Wisdom calls for early eradication of the virus without providing it time and opportunity to better adapt to human hosts and alter behaviour, antigenicity, or virulence.

We must pre-empt the virus from adapting itself to non-human vertebrates, potentially allowing them to become non-human reservoirs. If that happens, COVID-19 will become theoretically non-eradicable. Already canines, felines, and fur animals (mink and fox) are found to be susceptible to infection—we must not allow time for virus adaptation to any domestic, farm, or wild animals. As mink-to-human transmission has already occurred on limited occasions, no doubt there will be strict infection control in mink farms, but leaks are always possible.¹⁰ Although such infections have been stray instances of reverse zoonosis (human-to-vertebrate transmission), the natural extension of transmissibility is continued enzootic transmission.

Non-pharmacological deterrents of transmission require social distancing. Humans need social interactions from the cradle to the deathbed. Economic reconstruction and administrative, health management, recreational, educational, and religious activities require social interactions. However, social interactions will promote virus transmission when it is endemic, a potential catch-22.

Most important, we must galvanize the world to prepare for eradication while the memory of the nightmare of the pandemic remains fresh in the public’s mind and when public cooperation can readily be solicited. Technically, the best opportunity to eradicate the coronavirus will be in the near-term, when herd immunity will be extremely high as the pandemic peaks and evolves as pan-endemic.

What will it take to develop a global agenda for eradication?

Eradication becomes a global agenda only when the World Health Assembly passes a resolution to commit the World Health Organisation and its member nations to join in partnership to achieve this goal. For the reasons argued above, eradication must be achieved in the shortest possible time—ideally as short as five years or perhaps a little longer, according to practicality and our collective wisdom. Eradication has to be formally certified, which will take one or two more years.

An innovative immunisation platform will have to be imaginatively created as the existing ones, such as the Expanded Programme on Immunisation, will be insufficient for eradication. The majority of infections are asymptomatic, hence invisible and silent. Children must be vaccinated in spite of low risk of disease; adolescents and adults, young and old, must be vaccinated although individually they may feel no reason for it. Herd immunity must be rapidly built up through high vaccination coverage. The pandemic has taught us a new way of looking at human health problems—and that innovative solutions must be developed.

Eradication, as an inevitably gargantuan project, will require a huge commitment of human and financial resources across the globe. Implementation will require innovative financial design and must be faster than our past performances addressing global public health problems, including polio eradication. Scepticism from strong quarters is to be expected and must be countered through persuasive thought leadership and a concerted global educational campaign.

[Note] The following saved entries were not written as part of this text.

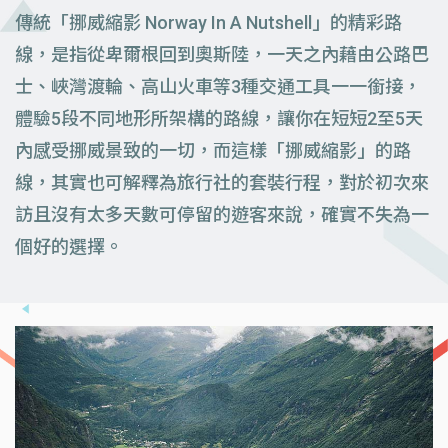
傳統「挪威縮影 Norway In A Nutshell」的精彩路
線，是指從卑爾根回到奧斯陸，一天之內藉由公路巴
士、峽灣渡輪、高山火車等3種交通工具一一銜接，
體驗5段不同地形所架構的路線，讓你在短短2至5天
內感受挪威景致的一切，而這樣「挪威縮影」的路
線，其實也可解釋為旅行社的套裝行程，對於初次來
訪且沒有太多天數可停留的遊客來說，確實不失為一
個好的選擇。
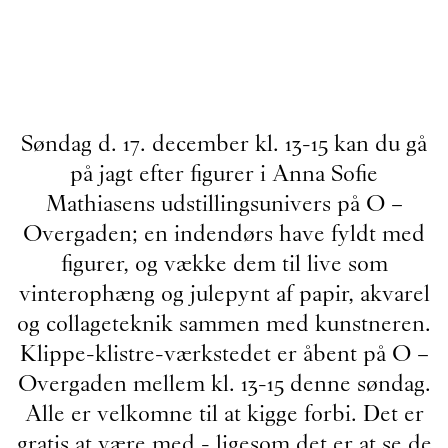
Søndag d. 17. december kl. 13-15 kan du gå
på jagt efter figurer i Anna Sofie
Mathiasens udstillingsunivers på O –
Overgaden; en indendørs have fyldt med
figurer, og vække dem til live som
vinterophæng og julepynt af papir, akvarel
og collageteknik sammen med kunstneren.
Klippe-klistre-værkstedet er åbent på O –
Overgaden mellem kl. 13-15 denne søndag.
Alle er velkomne til at kigge forbi. Det er
gratis at være med - ligesom det er at se de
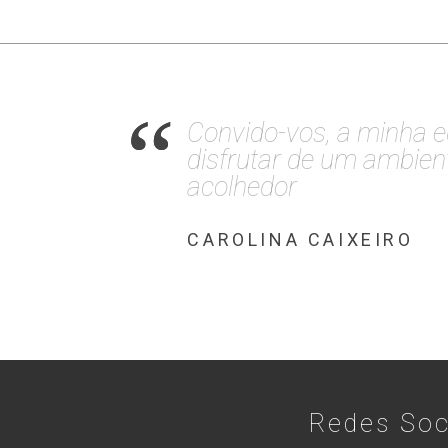
Convido-vos, a minha e
disfrutar de um ambient
acolhedor
CAROLINA CAIXEIRO
Redes Soc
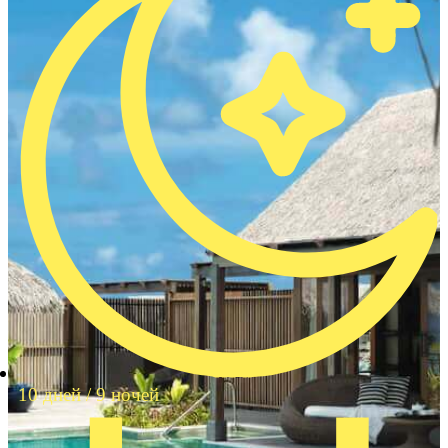
10 дней / 9 ночей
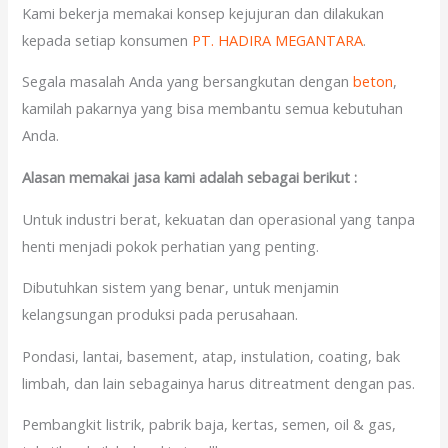
Kami bekerja memakai konsep kejujuran dan dilakukan
kepada setiap konsumen
PT. HADIRA MEGANTARA
.
Segala masalah Anda yang bersangkutan dengan
beton
,
kamilah pakarnya yang bisa membantu semua kebutuhan
Anda.
Alasan memakai jasa kami adalah sebagai berikut :
Untuk industri berat, kekuatan dan operasional yang tanpa
henti menjadi pokok perhatian yang penting.
Dibutuhkan sistem yang benar, untuk menjamin
kelangsungan produksi pada perusahaan.
Pondasi, lantai, basement, atap, instulation, coating, bak
limbah, dan lain sebagainya harus ditreatment dengan pas.
Pembangkit listrik, pabrik baja, kertas, semen, oil & gas,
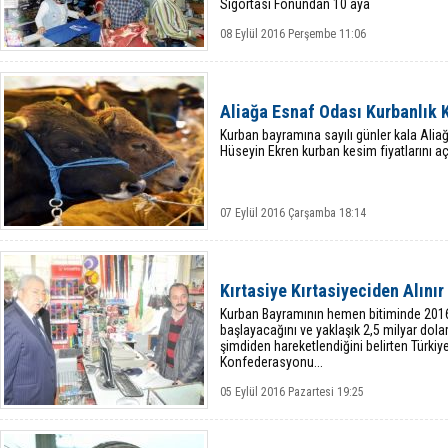
Sigortası Fonundan 10 aya
08 Eylül 2016 Perşembe 11:06
Aliağa Esnaf Odası Kurbanlık K
Kurban bayramına sayılı günler kala Alia
Hüseyin Ekren kurban kesim fiyatlarını aç
07 Eylül 2016 Çarşamba 18:14
Kırtasiye Kırtasiyeciden Alınır
Kurban Bayramının hemen bitiminde 2016-
başlayacağını ve yaklaşık 2,5 milyar dola
şimdiden hareketlendiğini belirten Türkiy
Konfederasyonu...
05 Eylül 2016 Pazartesi 19:25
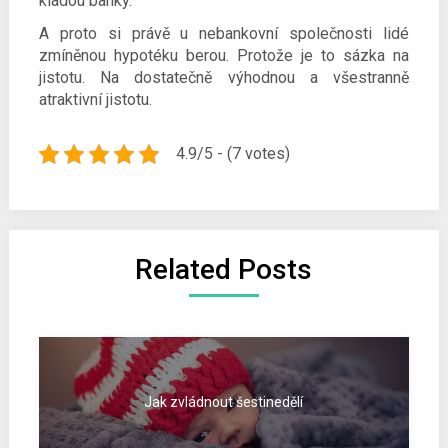
kladou banky.
A proto si právě u nebankovní společnosti lidé
zmíněnou hypotéku berou. Protože je to sázka na
jistotu. Na dostatečně výhodnou a všestranně
atraktivní jistotu.
4.9/5 - (7 votes)
Related Posts
Jak zvládnout šestinedělí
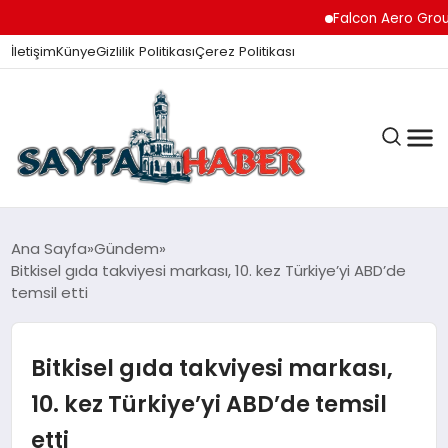
Falcon Aero Group, Küre
İletişim
Künye
Gizlilik Politikası
Çerez Politikası
ANA SAYFA
Ana Sayfa
Gündem
Bitkisel gıda takviyesi markası, 10. kez Türkiye’yi ABD’de
temsil etti
GÜNDEM
Bitkisel gıda takviyesi markası,
İZMIR HABERLERI
10. kez Türkiye’yi ABD’de temsil
etti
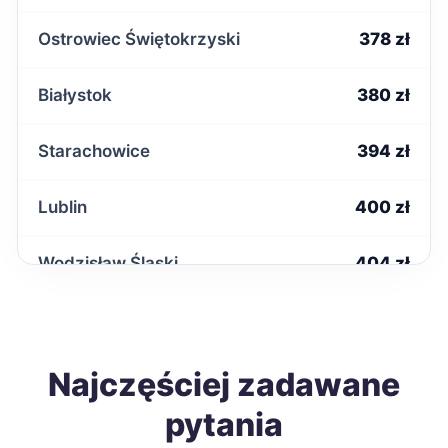
Ostrowiec Świętokrzyski
378 zł
Białystok
380 zł
Starachowice
394 zł
Lublin
400 zł
Wodzisław Śląski
404 zł
Włocławek
405 zł
Zduńska Wola
Najczęściej zadawane
405 zł
pytania
Krosno
406 zł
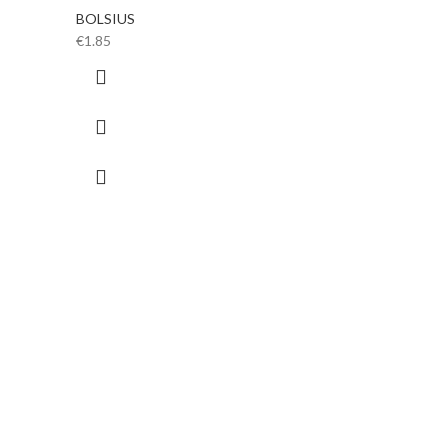
BOLSIUS
€
1.85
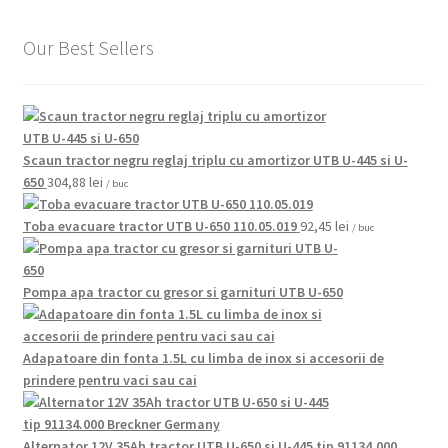
Our Best Sellers
Scaun tractor negru reglaj triplu cu amortizor UTB U-445 si U-
650
304,88
lei
/ buc
Toba evacuare tractor UTB U-650 110.05.019
92,45
lei
/ buc
Pompa apa tractor cu gresor si garnituri UTB U-650
Adapatoare din fonta 1.5L cu limba de inox si accesorii de
prindere pentru vaci sau cai
Alternator 12V 35Ah tractor UTB U-650 si U-445 tip 91134.000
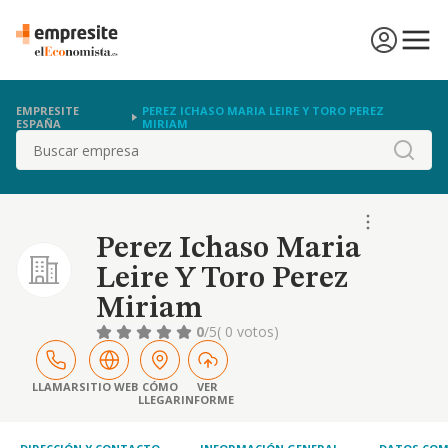
EMPRESITE
PEREZ ICHASO MARIA LEIRE Y TORO PEREZ
ESPAÑA
MIRIAM
Buscar
Perez Ichaso Maria
Leire Y Toro Perez
Miriam
0
/5
( 0 votos)
LLAMAR
SITIO WEB
CÓMO
VER
LLEGAR
INFORME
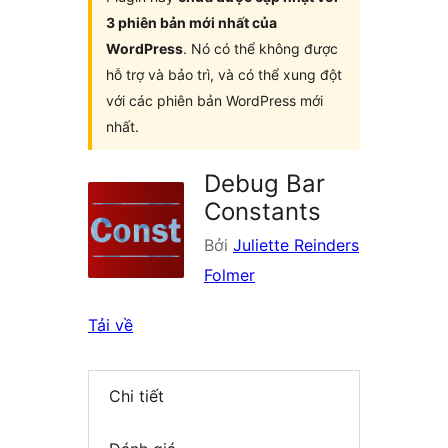
3 phiên bản mới nhất của
WordPress
. Nó có thể không được
hỗ trợ và bảo trì, và có thể xung đột
với các phiên bản WordPress mới
nhất.
Debug Bar
Constants
Bởi
Juliette Reinders
Folmer
Tải về
Chi tiết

The interventions for effective control of the pandemic or country-level epidemics, and for eradication, should not be conceived of as sequential but as simultaneous or overlapping as necessary. We should be ready to implement the eradication programme as soon as a primary prevention tool becomes available. All the deliberations needed and the resolve and resolutions commensurate with the enormity of the challenges should be ready to be in fast-forward gear.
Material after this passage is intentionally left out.